• _Task item_: Where the listing below reaches the line containing "Вы планируете быстро", start writing out lines exactly, and stop once the line containing "заботится о каждом" has been written.
*** Recorded data Section Begins ***
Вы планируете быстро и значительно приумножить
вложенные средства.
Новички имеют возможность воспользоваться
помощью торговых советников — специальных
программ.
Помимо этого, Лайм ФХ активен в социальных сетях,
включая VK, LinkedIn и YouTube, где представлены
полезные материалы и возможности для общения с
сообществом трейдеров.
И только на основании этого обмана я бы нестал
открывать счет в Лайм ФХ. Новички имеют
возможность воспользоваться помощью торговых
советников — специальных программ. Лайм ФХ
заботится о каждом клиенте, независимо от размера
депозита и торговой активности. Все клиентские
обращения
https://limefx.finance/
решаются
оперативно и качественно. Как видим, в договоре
*** Recorded data Section Ends ***
*** Recorded data Section Begins ***
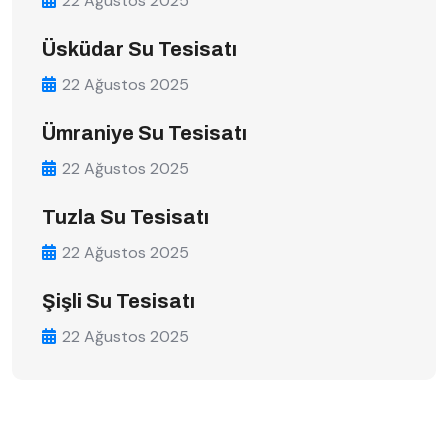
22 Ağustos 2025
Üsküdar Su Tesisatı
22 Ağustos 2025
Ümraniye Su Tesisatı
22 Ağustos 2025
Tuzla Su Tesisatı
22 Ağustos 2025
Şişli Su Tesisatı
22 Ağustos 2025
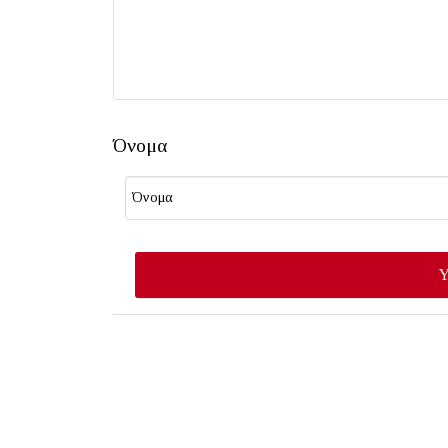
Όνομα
*** Recorded data Section Ends ***
*** Recorded data Section Begins ***
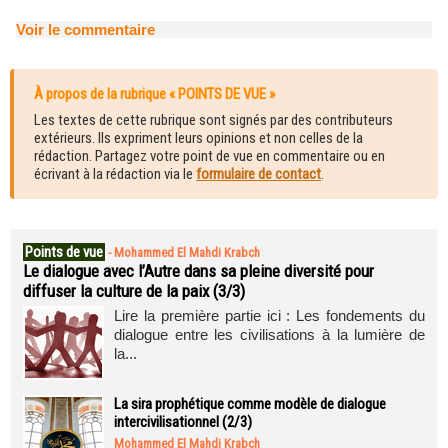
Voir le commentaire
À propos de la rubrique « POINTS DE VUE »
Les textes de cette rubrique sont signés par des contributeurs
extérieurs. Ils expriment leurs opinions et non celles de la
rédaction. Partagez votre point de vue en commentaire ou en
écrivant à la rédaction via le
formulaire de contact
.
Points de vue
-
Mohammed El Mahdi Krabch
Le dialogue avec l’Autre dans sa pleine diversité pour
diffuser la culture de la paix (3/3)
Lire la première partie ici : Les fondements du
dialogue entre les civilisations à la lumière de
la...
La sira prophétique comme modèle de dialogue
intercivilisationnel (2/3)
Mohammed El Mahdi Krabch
*** Recorded data Section Ends ***
• _Finished exercise_:
Вы планируете быстро и значительно приумножить
вложенные средства.
Новички имеют возможность воспользоваться
помощью торговых советников — специальных
программ.
Помимо этого, Лайм ФХ активен в социальных сетях,
включая VK, LinkedIn и YouTube, где представлены
полезные материалы и возможности для общения с
сообществом трейдеров.
И только на основании этого обмана я бы нестал
открывать счет в Лайм ФХ. Новички имеют
возможность воспользоваться помощью торговых
советников — специальных программ. Лайм ФХ
заботится о каждом клиенте, независимо от размера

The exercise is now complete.